Near Future Laboratory:

"I prefer the term “undisciplinary” because it wants nothing to do with playing the usual games, according to the usual logics (doing things to serve a specific mode of capital accumulation and capital production — whether knowledge-as-property, culture-as-commodity, objects or other materializations that can be sold for profit.) It’s not “interdisciplinary” — which I bought into once. Neither is it transdisciplinary, which I admittedly don’t know that much about, but suspect it’s a bit of an over-theorized alternative to “interdisciplinary”

“Undisciplinarity” is as much a way of doing work as it is a departure from ways of doing work, even what “counts” as work. It is a work habit and approach to creating and circulating culture that can go its own way, without worrying about working outside of what histories-of-disciplines say is “proper” work. It’s “undisciplined” and not willing or even able to operate within the realm of consumer capitalism and capital accumulation. You can’t be wrong — or have old-timers tell you how to do what you want to do. This is a good thing, it means new knowledge is created rather than incremental contributions to a body of existing knowledge.
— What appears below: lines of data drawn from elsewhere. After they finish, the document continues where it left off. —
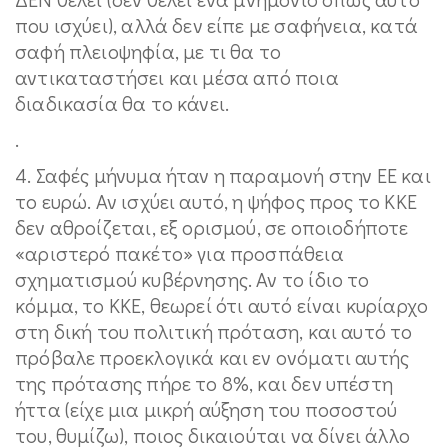
που ισχύει), αλλά δεν είπε με σαφήνεια, κατά
σαφή πλειοψηφία, με τι θα το
αντικαταστήσει και μέσα από ποια
διαδικασία θα το κάνει.
.
4. Σαφές μήνυμα ήταν η παραμονή στην ΕΕ και
το ευρώ. Αν ισχύει αυτό, η ψήφος προς το ΚΚΕ
δεν αθροίζεται, εξ ορισμού, σε οποιοδήποτε
«αριστερό πακέτο» για προσπάθεια
σχηματισμού κυβέρνησης. Αν το ίδιο το
κόμμα, το ΚΚΕ, θεωρεί ότι αυτό είναι κυρίαρχο
στη δική του πολιτική πρόταση, και αυτό το
πρόβαλε προεκλογικά και εν ονόματι αυτής
της πρότασης πήρε το 8%, και δεν υπέστη
ήττα (είχε μια μικρή αύξηση του ποσοστού
του, θυμίζω), ποιος δικαιούται να δίνει άλλο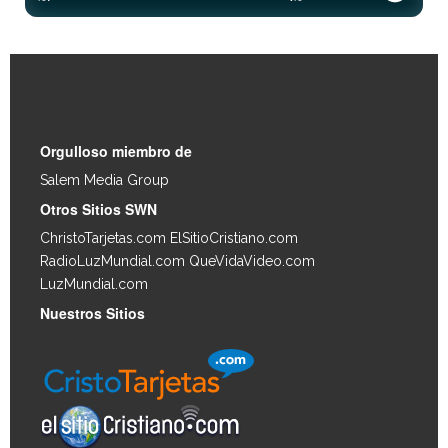
Enlaces Rápidos
Orgulloso miembro de
Salem Media Group
.
Otros Sitios SWN
ChristoTarjetas.com
ElSitioCristiano.com
RadioLuzMundial.com
QueVidaVideo.com
LuzMundial.com
Nuestros Sitios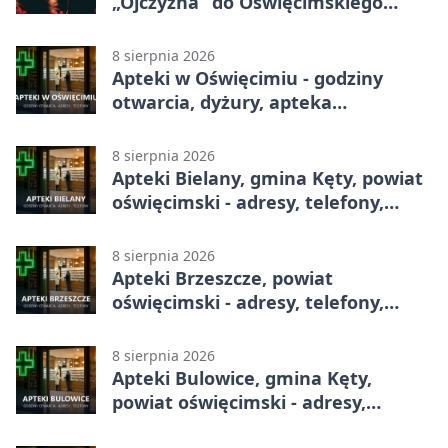
„Ojczyzna” do Oświęcimskiego
Centrum Kultury.
8 sierpnia 2026
Apteki w Oświęcimiu - godziny
otwarcia, dyżury, apteka
całodobowa
8 sierpnia 2026
Apteki Bielany, gmina Kęty, powiat
oświęcimski - adresy, telefony,
godziny otwarcia
8 sierpnia 2026
Apteki Brzeszcze, powiat
oświęcimski - adresy, telefony,
godziny otwarcia
8 sierpnia 2026
Apteki Bulowice, gmina Kęty,
powiat oświęcimski - adresy,
telefony, godziny otwarcia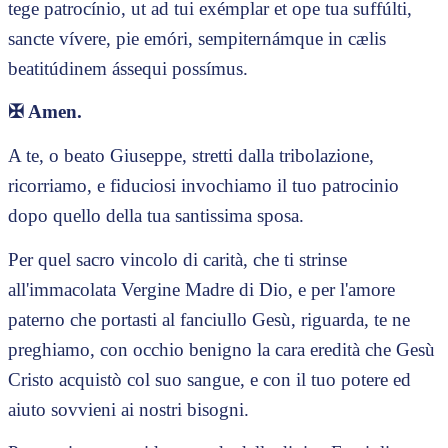
tege patrocínio, ut ad tui exémplar et ope tua suffúlti,
sancte vívere, pie emóri, sempiternámque in cælis
beatitúdinem ássequi possímus.
✠
Amen.
A te, o beato Giuseppe, stretti dalla tribolazione,
ricorriamo, e fiduciosi invochiamo il tuo patrocinio
dopo quello della tua santissima sposa.
Per quel sacro vincolo di carità, che ti strinse
all'immacolata Vergine Madre di Dio, e per l'amore
paterno che portasti al fanciullo Gesù, riguarda, te ne
preghiamo, con occhio benigno la cara eredità che Gesù
Cristo acquistò col suo sangue, e con il tuo potere ed
aiuto sovvieni ai nostri bisogni.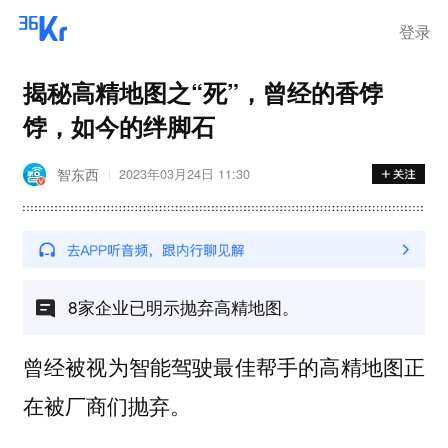
登录
揭秘高精地图之“死”，曾经的香饽
饽，如今的绊脚石
智东西
2023年03月24日 11:30
8家企业已明示抛弃高精地图。
曾经被视为智能驾驶最佳帮手的高精地图正
在被厂商们抛弃。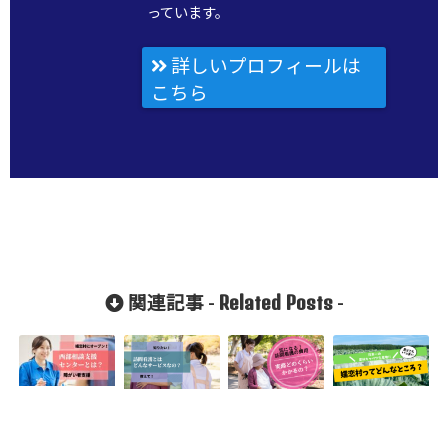
っています。
詳しいプロフィールは
こちら
Related Posts
関連記事 -
-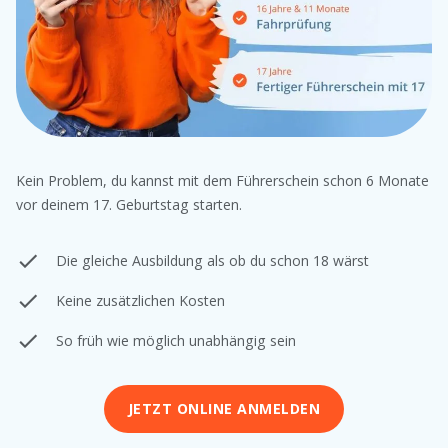
Kein Problem, du kannst mit dem Führerschein schon 6 Monate
vor deinem 17. Geburtstag starten.
Die gleiche Ausbildung als ob du schon 18 wärst
Keine zusätzlichen Kosten
So früh wie möglich unabhängig sein
JETZT ONLINE ANMELDEN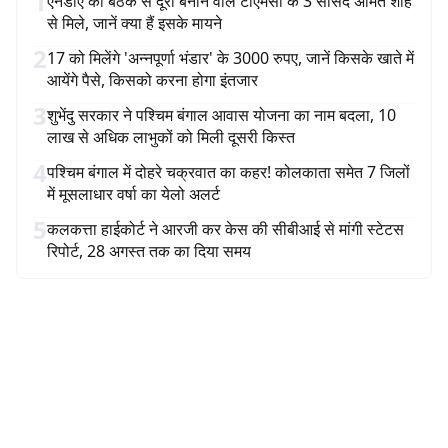
1
एनडीए की बैठक से दूरी बनाने वाले टीएमसी के 3 सांसद अमित शाह
से मिले, जानें क्या हैं इसके मायने
2
17 को मिलेंगे 'अन्नपूर्णा भंडार' के 3000 रुपए, जानें किसके खाते में
आयेंगे पैसे, किसको करना होगा इंतजार
3
शुभेंदु सरकार ने पश्चिम बंगाल आवास योजना का नाम बदला, 10
लाख से अधिक लाभुकों को मिली दूसरी किस्त
4
पश्चिम बंगाल में दोहरे चक्रवात का कहर! कोलकाता समेत 7 जिलों
में मूसलाधार वर्षा का येलो अलर्ट
5
कलकत्ता हाईकोर्ट ने आरजी कर केस की सीबीआई से मांगी स्टेटस
रिपोर्ट, 28 अगस्त तक का दिया समय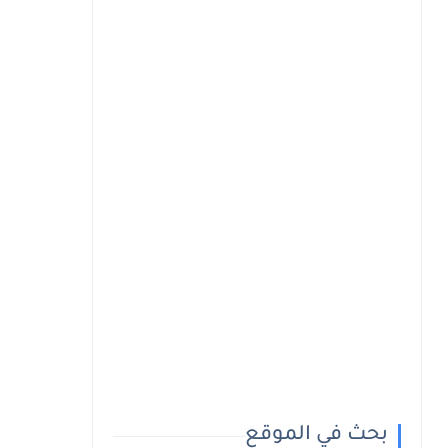
بحث في الموقع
It means new ways of working, new practices, new unexpected processes and projects come to be, almost by definition. It’s not for everyone. Many if not most people need to be told how to do what they do. They need discipline and boundaries and steps and rules. They need to know what’s good, and what’s bad. They need to know what the boundaries are and where the limits of the discipline lie. And this makes sure that the creation of specific, sensible knowledge is created.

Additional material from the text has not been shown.